Thank you @basumallick for starting this useful thread. As a beginner in this field, what would be the necessities for setting up a quant investing system? From what I could understand one must have an exposure in the following:

  1. Fundamental ratios and various aspects in B/S and income statement
  2. Technical indicators and their applications
  3. Some software background to implement ideas
  4. Access to historical data for backtesting results
  5. Automate trading strategies

Apart from these, what are some other requirements that come to your mind?

You have pretty much covered everything. You probably dont need pt 5 to start with. You also need a good understanding of portfolio based quant strategy.

I am using below Screens to keep track of stocks hitting 52 week high and mark Minervini system. I study/buy stocks which shows up multiple times in these screeners.


These are good technical systems. But unless you are buying and selling it as a basket of stocks, I would hesitate to call it a full fledged quant “system”. Picking individual stocks from any screen does not constitute a quant system.

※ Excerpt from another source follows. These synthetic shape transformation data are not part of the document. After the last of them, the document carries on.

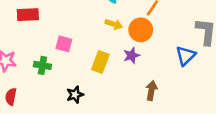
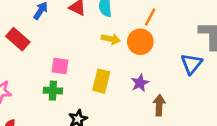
red rectangle: (28, 15) -> (18, 39), turned 50
purple star: (131, 55) -> (140, 83), moved
green cross: (42, 65) -> (53, 91), moved

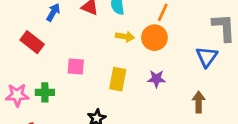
purple star: (140, 83) -> (156, 79), turned 30
green cross: (53, 91) -> (45, 92), moved
brown arrow: (159, 105) -> (199, 102), moved

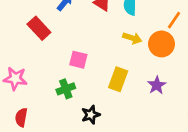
purple star: (156, 79) -> (157, 85), turned 30
green cross: (45, 92) -> (66, 89), moved, turned -30

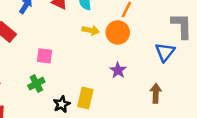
yellow rectangle: (118, 79) -> (85, 98), moved

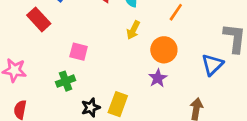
yellow arrow: (91, 30) -> (133, 30), turned 98
orange circle: (118, 32) -> (164, 50), moved

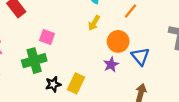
blue triangle: (212, 65) -> (140, 56), moved, turned -30
green cross: (66, 81) -> (34, 61), size x1.5

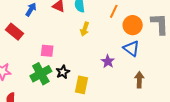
orange circle: (118, 41) -> (133, 25), moved
black star: (53, 84) -> (63, 72), moved

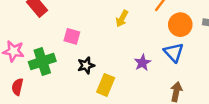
green cross: (41, 74) -> (42, 61), moved

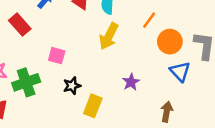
yellow arrow: (122, 19) -> (109, 36), size x1.5
blue triangle: (174, 52) -> (180, 71), moved

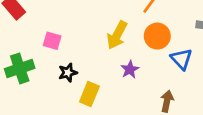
yellow arrow: (109, 36) -> (117, 35), moved
orange circle: (170, 42) -> (157, 36), moved

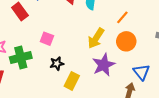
blue triangle: (181, 59) -> (141, 72), moved
purple star: (130, 69) -> (104, 65), size x1.6

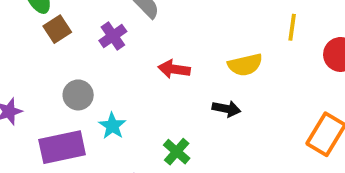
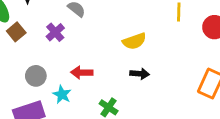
yellow semicircle: (245, 65) -> (134, 41), moved
red arrow: (174, 69) -> (82, 73), moved

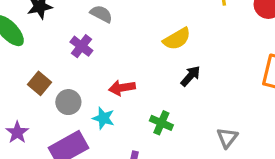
brown square: (16, 32) -> (40, 83), moved
black arrow: (140, 74) -> (190, 76), turned -42

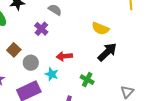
yellow semicircle: (177, 39) -> (100, 28), turned 48
black arrow: (190, 76) -> (107, 52), size x1.5

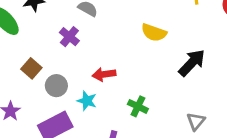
black arrow: (107, 52) -> (192, 63), moved

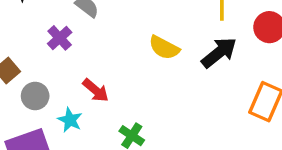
black arrow: (192, 63) -> (219, 53), moved
red arrow: (104, 74) -> (96, 90), turned -140

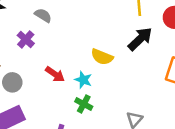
yellow semicircle: (164, 48) -> (102, 57), moved
cyan star: (70, 120) -> (83, 80), moved

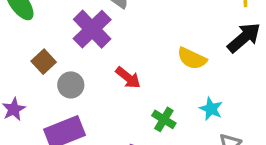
purple cross: (26, 39) -> (92, 29), size x1.6
cyan star: (83, 80) -> (211, 109), moved

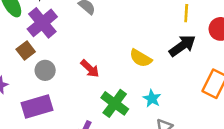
purple cross: (92, 29) -> (42, 23), moved
green cross: (164, 119) -> (115, 103), size x1.5

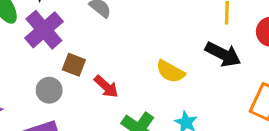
black arrow: (182, 46) -> (223, 54), turned 64
brown square: (26, 50) -> (74, 65), moved, turned -30

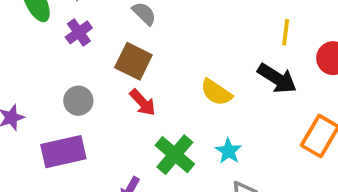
purple cross: (44, 30) -> (79, 32), size x0.6
brown square: (74, 65) -> (133, 61), moved, size x1.4

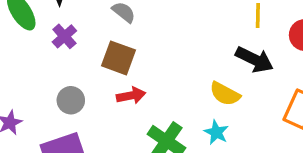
yellow semicircle: (216, 92) -> (225, 94), moved
red arrow: (143, 102) -> (131, 95), turned -52

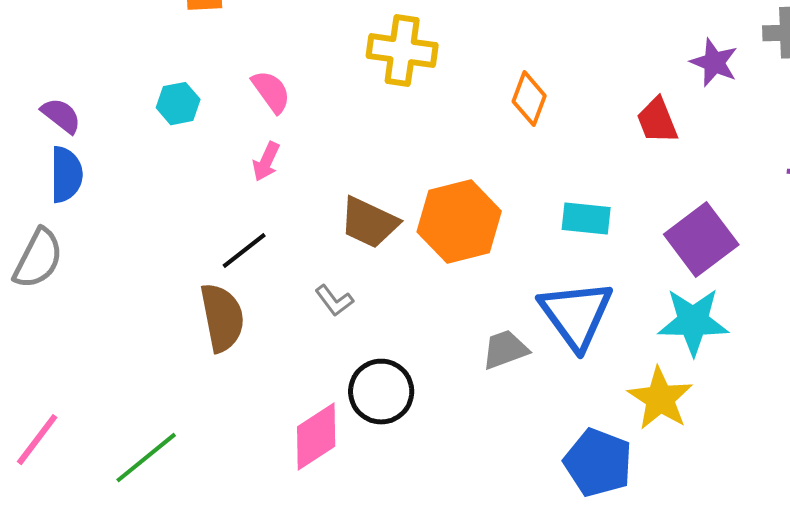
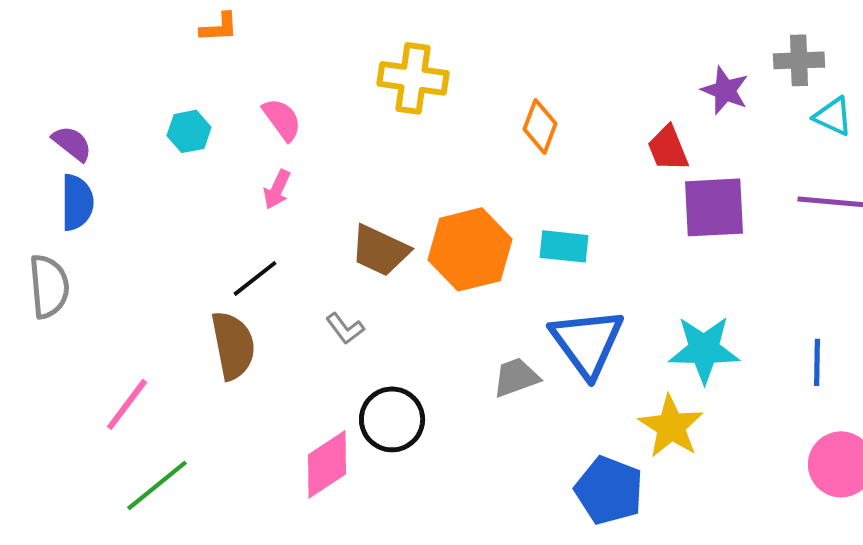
cyan rectangle: (586, 219) -> (564, 246), moved
purple square: (701, 240) -> (714, 207), moved, turned 34
gray semicircle: (38, 259) -> (49, 286), turned -32
pink line: (37, 440) -> (127, 404), moved

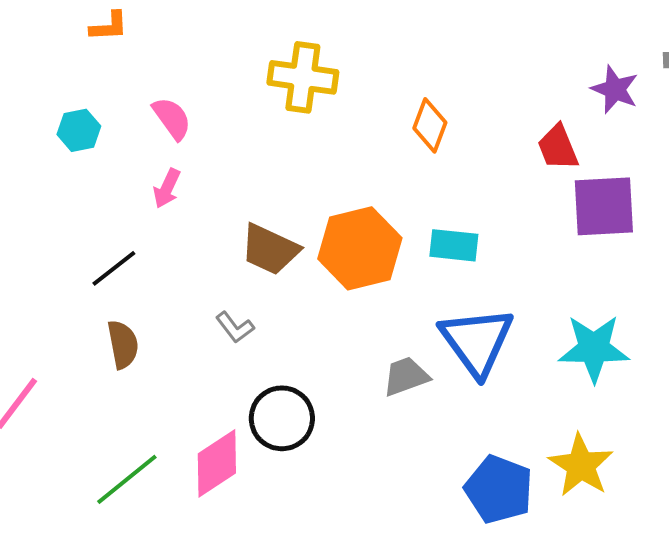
black line: (255, 278) -> (114, 268), moved
brown semicircle: (233, 345) -> (123, 344), size x0.7
yellow star: (671, 426) -> (581, 465), moved
green line: (157, 485) -> (127, 479), moved

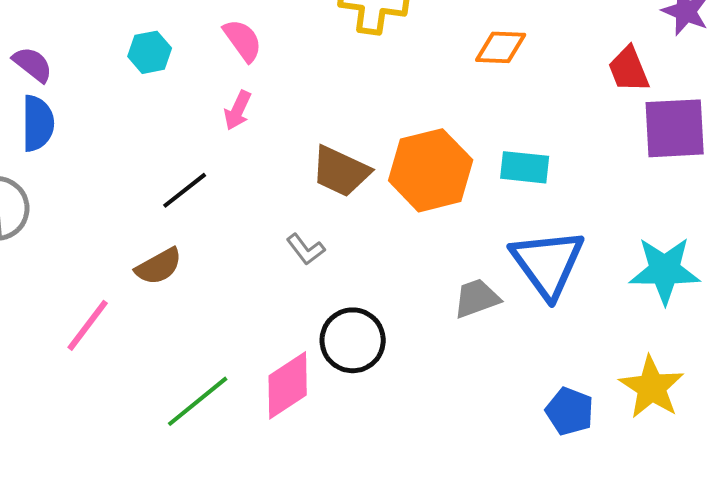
orange diamond: (430, 125) -> (501, 47), turned 72
brown semicircle: (123, 344) -> (159, 266), moved, turned 72
blue pentagon: (499, 489) -> (570, 411), size x0.7

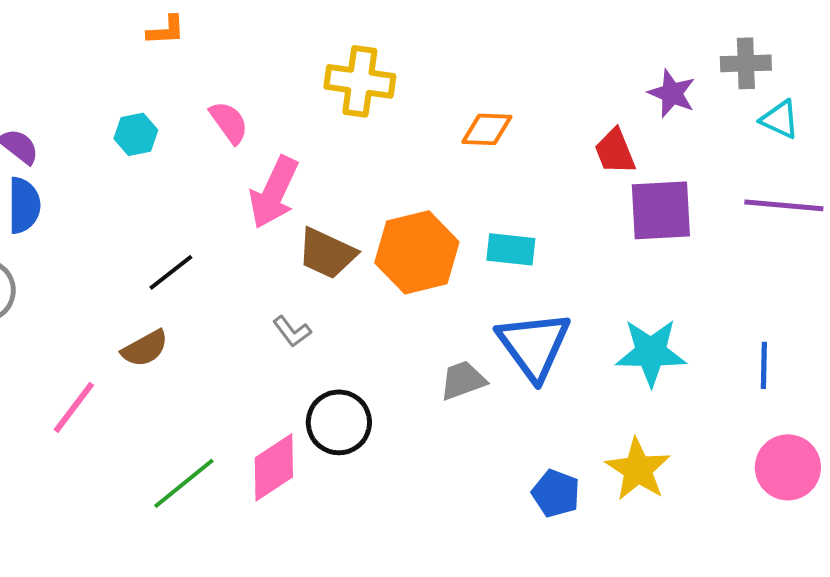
pink arrow: (238, 110) -> (274, 192), moved, size x1.8

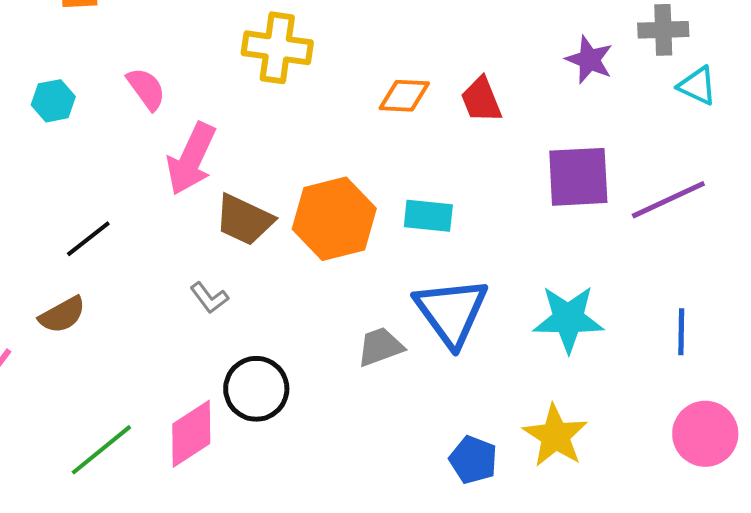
red trapezoid: (615, 151) -> (481, 100), moved
purple line: (784, 205) -> (668, 200), moved, turned -30

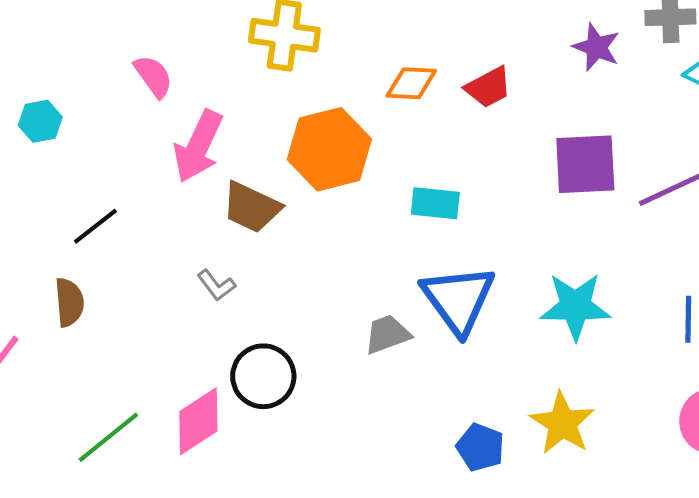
red trapezoid: (481, 100) -> (488, 87), turned -96
cyan hexagon: (53, 101) -> (40, 121), moved
orange hexagon: (334, 219) -> (329, 149), moved
brown semicircle: (62, 315) -> (69, 302), turned -66

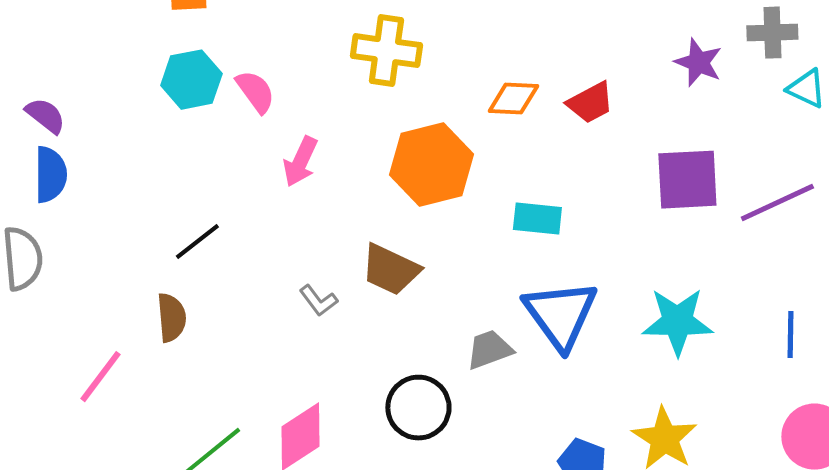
cyan hexagon: (40, 121) -> (191, 80), moved, size x1.4
pink arrow: (198, 146) -> (300, 162), size x0.7
brown trapezoid: (251, 207) -> (390, 270), moved
black circle: (263, 376) -> (418, 408), moved

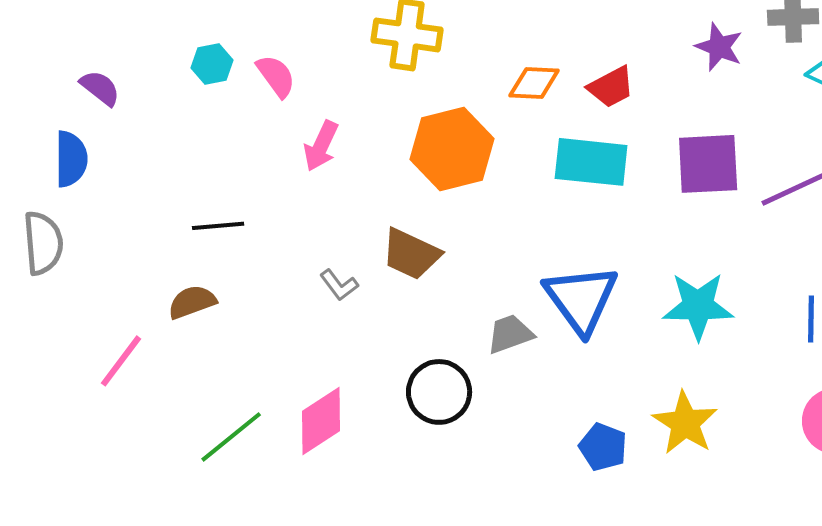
cyan hexagon: (191, 80) -> (212, 64), size x0.7
purple semicircle: (45, 116) -> (100, 88), moved
cyan rectangle: (537, 219) -> (591, 162), moved, size x1.5
black line: (197, 242) -> (218, 226), turned 33
brown semicircle: (171, 318) -> (192, 302), turned -105

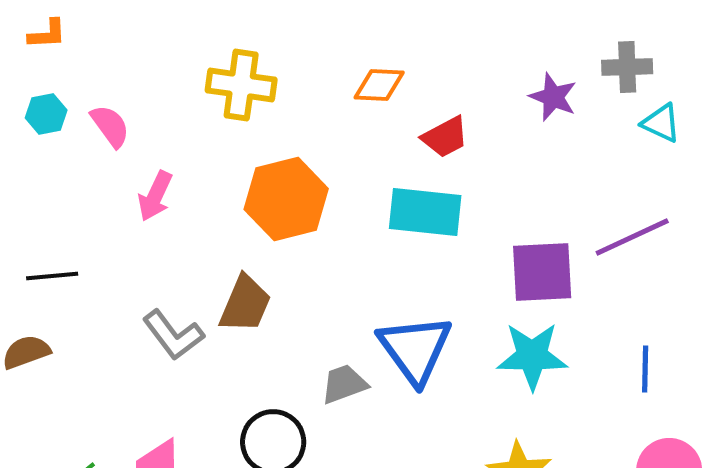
orange diamond: (534, 83) -> (379, 85), moved
purple square: (708, 164) -> (542, 272), moved
brown trapezoid: (411, 254) -> (245, 304), turned -92
gray L-shape: (339, 285) -> (173, 335), size x1.6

Investing using quant requires a slightly different mindset. It is not the normal fundamental or technical trading mindset that works here.


Why we cannot have a Stop-Loss for the same. Why we should have a more draw-down in that case. If the stock price is not behaving as per the strategy then it should trigger the sell of the stock. Then we can have less draw-down and improve the overall returns using Quant. Can we have this kind of algo design or it is not possible?